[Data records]
......

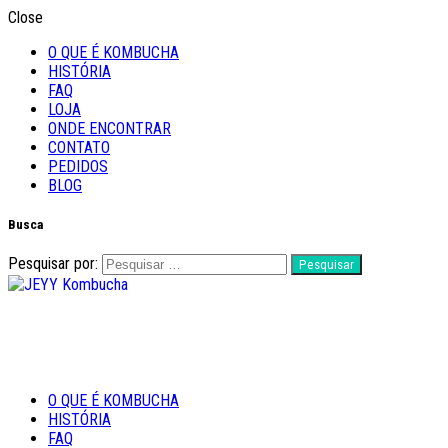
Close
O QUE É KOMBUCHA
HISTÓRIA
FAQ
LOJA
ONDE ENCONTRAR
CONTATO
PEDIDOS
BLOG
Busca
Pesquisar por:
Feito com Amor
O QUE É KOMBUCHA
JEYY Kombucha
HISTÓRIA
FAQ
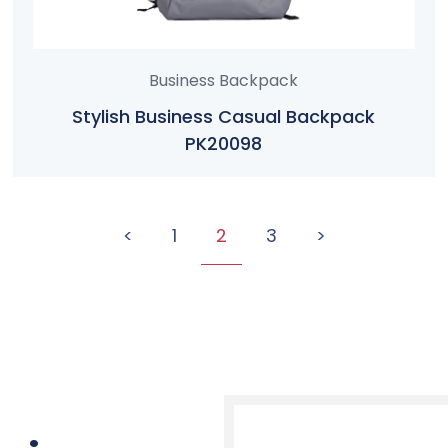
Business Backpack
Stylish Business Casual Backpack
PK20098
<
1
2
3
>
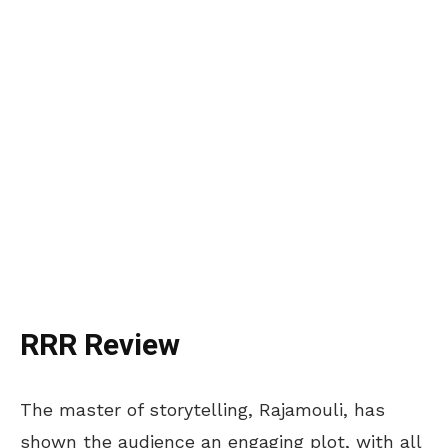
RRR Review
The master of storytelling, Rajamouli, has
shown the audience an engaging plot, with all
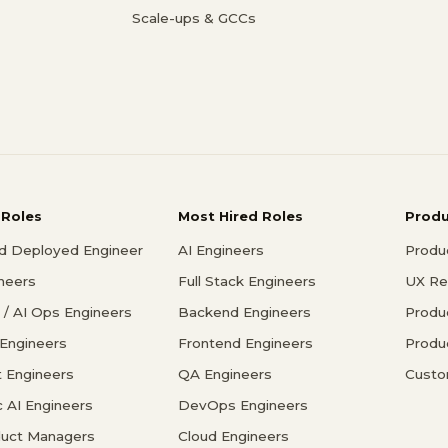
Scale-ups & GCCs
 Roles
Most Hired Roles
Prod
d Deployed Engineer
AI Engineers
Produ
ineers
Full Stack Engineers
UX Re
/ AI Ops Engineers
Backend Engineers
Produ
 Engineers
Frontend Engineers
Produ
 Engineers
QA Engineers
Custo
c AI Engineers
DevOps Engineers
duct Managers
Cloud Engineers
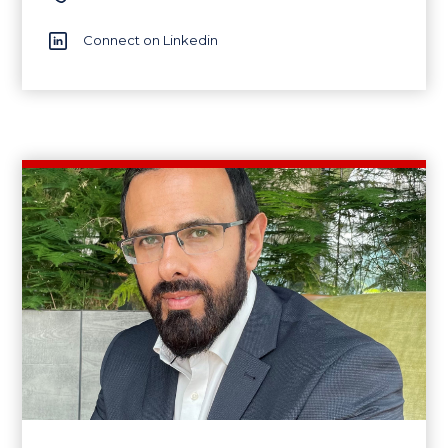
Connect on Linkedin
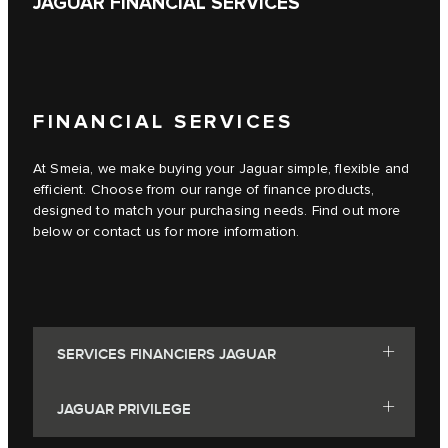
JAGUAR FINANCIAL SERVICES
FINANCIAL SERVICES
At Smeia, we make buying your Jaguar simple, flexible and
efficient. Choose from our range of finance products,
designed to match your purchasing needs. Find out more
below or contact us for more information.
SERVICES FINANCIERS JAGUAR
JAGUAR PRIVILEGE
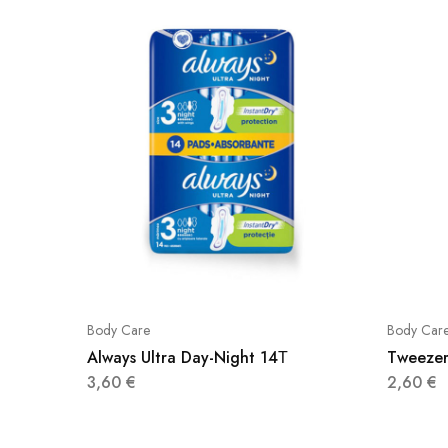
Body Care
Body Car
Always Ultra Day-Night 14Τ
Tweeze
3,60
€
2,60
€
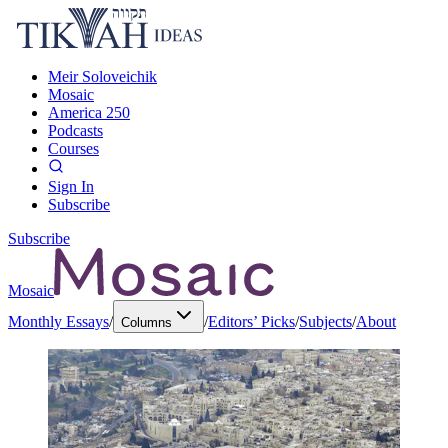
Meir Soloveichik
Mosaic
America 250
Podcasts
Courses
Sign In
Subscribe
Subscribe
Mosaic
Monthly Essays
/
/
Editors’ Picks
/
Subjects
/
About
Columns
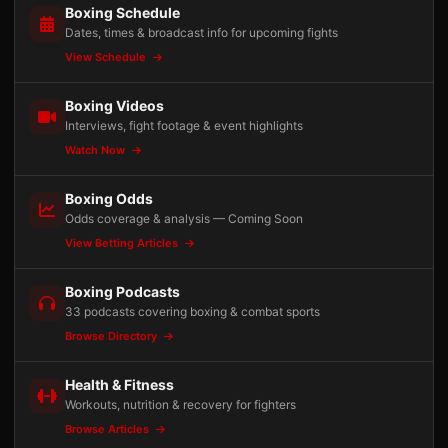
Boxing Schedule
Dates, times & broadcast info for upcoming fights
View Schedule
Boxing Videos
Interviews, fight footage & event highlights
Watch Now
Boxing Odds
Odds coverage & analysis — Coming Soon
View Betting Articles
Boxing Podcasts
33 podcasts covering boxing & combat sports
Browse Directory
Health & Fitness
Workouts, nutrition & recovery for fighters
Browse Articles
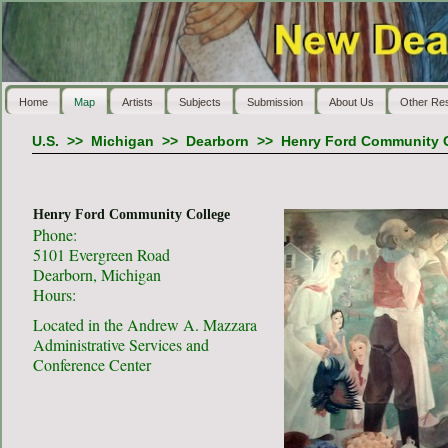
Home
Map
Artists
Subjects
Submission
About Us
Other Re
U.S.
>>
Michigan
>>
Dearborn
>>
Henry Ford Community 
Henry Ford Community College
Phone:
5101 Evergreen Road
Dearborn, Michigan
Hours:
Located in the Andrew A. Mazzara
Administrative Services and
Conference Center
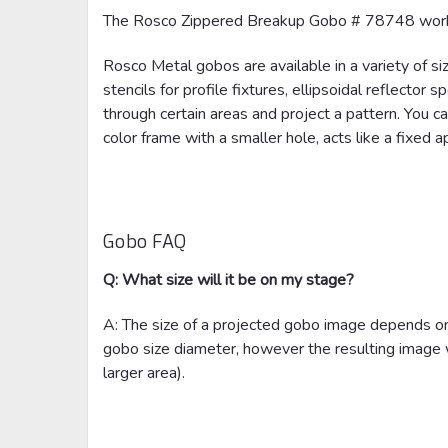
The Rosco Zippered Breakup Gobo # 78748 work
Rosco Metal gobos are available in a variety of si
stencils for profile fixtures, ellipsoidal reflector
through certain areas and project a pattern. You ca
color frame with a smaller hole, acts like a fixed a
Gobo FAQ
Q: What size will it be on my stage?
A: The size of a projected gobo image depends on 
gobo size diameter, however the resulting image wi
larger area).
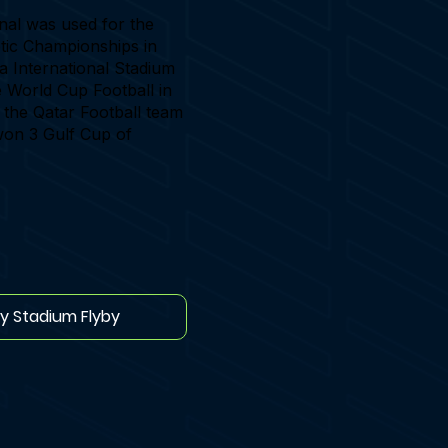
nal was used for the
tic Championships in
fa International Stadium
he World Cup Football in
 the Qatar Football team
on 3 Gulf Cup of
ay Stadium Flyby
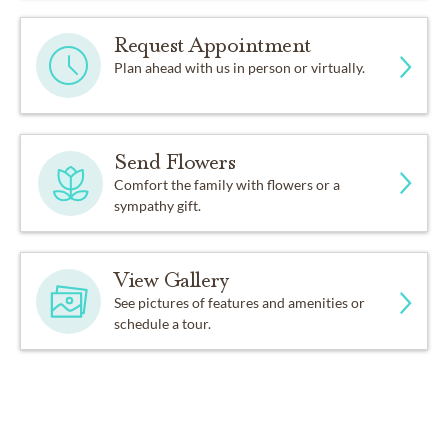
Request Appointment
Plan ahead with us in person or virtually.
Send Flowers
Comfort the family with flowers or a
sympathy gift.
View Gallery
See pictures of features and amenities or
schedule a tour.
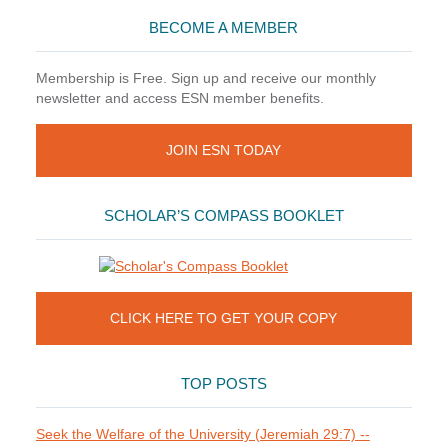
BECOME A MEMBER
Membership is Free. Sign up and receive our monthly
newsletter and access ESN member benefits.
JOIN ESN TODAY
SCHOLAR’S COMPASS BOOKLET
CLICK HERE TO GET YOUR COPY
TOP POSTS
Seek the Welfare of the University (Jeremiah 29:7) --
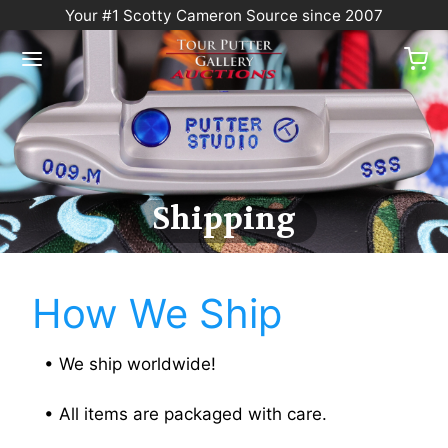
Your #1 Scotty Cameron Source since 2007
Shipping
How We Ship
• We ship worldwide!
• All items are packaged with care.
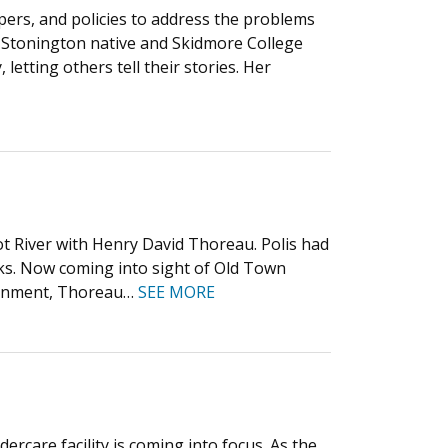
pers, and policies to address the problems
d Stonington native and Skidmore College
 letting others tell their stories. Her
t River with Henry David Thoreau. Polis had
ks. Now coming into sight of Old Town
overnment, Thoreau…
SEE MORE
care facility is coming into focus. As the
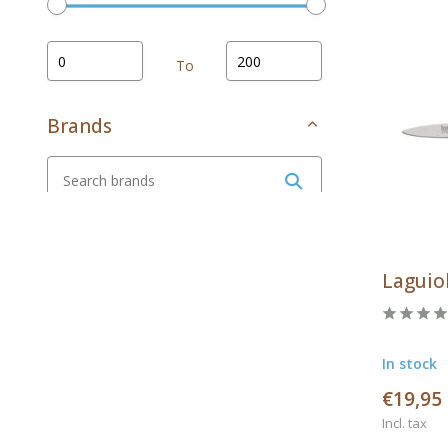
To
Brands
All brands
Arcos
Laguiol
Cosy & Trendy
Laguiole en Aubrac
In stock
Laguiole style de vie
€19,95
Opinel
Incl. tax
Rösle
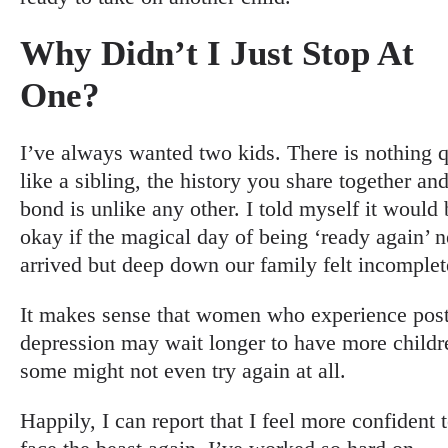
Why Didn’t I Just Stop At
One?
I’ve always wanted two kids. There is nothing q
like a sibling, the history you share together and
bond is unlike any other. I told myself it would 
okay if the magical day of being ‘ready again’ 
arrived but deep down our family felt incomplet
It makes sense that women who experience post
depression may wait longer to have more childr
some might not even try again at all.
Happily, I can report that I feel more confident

......

TASK REQUIREMENTS: From the first line to the last, give the data again exactly, but without pictures.

ANSWER AREA:
Close
O QUE É KOMBUCHA
HISTÓRIA
FAQ
LOJA
ONDE ENCONTRAR
CONTATO
PEDIDOS
BLOG
Busca
Pesquisar por:
Feito com Amor
O QUE É KOMBUCHA
JEYY Kombucha
HISTÓRIA
FAQ
Business Backpack
Stylish Business Casual Backpack
PK20098
<
1
2
3
>
RRR Review
The master of storytelling, Rajamouli, has
shown the audience an engaging plot, with all
Scale-ups & GCCs
 Roles
Most Hired Roles
Prod
d Deployed Engineer
AI Engineers
Produ
ineers
Full Stack Engineers
UX Re
/ AI Ops Engineers
Backend Engineers
Produ
 Engineers
Frontend Engineers
Produ
 Engineers
QA Engineers
Custo
c AI Engineers
DevOps Engineers
duct Managers
Cloud Engineers
Connect on Linkedin
JAGUAR FINANCIAL SERVICES
FINANCIAL SERVICES
At Smeia, we make buying your Jaguar simple, flexible and
efficient. Choose from our range of finance products,
designed to match your purchasing needs. Find out more
below or contact us for more information.
SERVICES FINANCIERS JAGUAR
JAGUAR PRIVILEGE
Body Care
Body Car
Always Ultra Day-Night 14Τ
Tweeze
3,60
€
2,60
€
Meir Soloveichik
Mosaic
America 250
Podcasts
Courses
Sign In
Subscribe
Subscribe
Mosaic
Monthly Essays
/
/
Editors’ Picks
/
Subjects
/
About
Columns
Boxing Schedule
Dates, times & broadcast info for upcoming fights
View Schedule
Boxing Videos
Interviews, fight footage & event highlights
Watch Now
Boxing Odds
Odds coverage & analysis — Coming Soon
View Betting Articles
Boxing Podcasts
33 podcasts covering boxing & combat sports
Browse Directory
Health & Fitness
Workouts, nutrition & recovery for fighters
Browse Articles
Home
Map
Artists
Subjects
Submission
About Us
Other Re
U.S.
>>
Michigan
>>
Dearborn
>>
Henry Ford Community 
Henry Ford Community College
Phone:
5101 Evergreen Road
Dearborn, Michigan
Hours:
Located in the Andrew A. Mazzara
Administrative Services and
Conference Center
The Rosco Zippered Breakup Gobo # 78748 work
Rosco Metal gobos are available in a variety of si
stencils for profile fixtures, ellipsoidal reflector
through certain areas and project a pattern. You ca
color frame with a smaller hole, acts like a fixed a
Gobo FAQ
Q: What size will it be on my stage?
A: The size of a projected gobo image depends on 
gobo size diameter, however the resulting image wi
larger area).
nal was used for the
tic Championships in
fa International Stadium
he World Cup Football in
 the Qatar Football team
on 3 Gulf Cup of
ay Stadium Flyby
Request Appointment
Plan ahead with us in person or virtually.
Send Flowers
Comfort the family with flowers or a
sympathy gift.
View Gallery
See pictures of features and amenities or
schedule a tour.
BECOME A MEMBER
Membership is Free. Sign up and receive our monthly
newsletter and access ESN member benefits.
JOIN ESN TODAY
SCHOLAR’S COMPASS BOOKLET
CLICK HERE TO GET YOUR COPY
TOP POSTS
Seek the Welfare of the University (Jeremiah 29:7) --
Your #1 Scotty Cameron Source since 2007
Shipping
How We Ship
• We ship worldwide!
• All items are packaged with care.
pers, and policies to address the problems
d Stonington native and Skidmore College
 letting others tell their stories. Her
t River with Henry David Thoreau. Polis had
ks. Now coming into sight of Old Town
overnment, Thoreau…
SEE MORE
care facility is coming into focus. As the
To
Brands
All brands
Arcos
Laguiol
Cosy & Trendy
Laguiole en Aubrac
In stock
Laguiole style de vie
€19,95
Opinel
Incl. tax
Rösle
Why Didn’t I Just Stop At
One?
I’ve always wanted two kids. There is nothing q
like a sibling, the history you share together and
bond is unlike any other. I told myself it would 
okay if the magical day of being ‘ready again’ 
arrived but deep down our family felt incomplet
It makes sense that women who experience post
depression may wait longer to have more childr
some might not even try again at all.
Happily, I can report that I feel more confident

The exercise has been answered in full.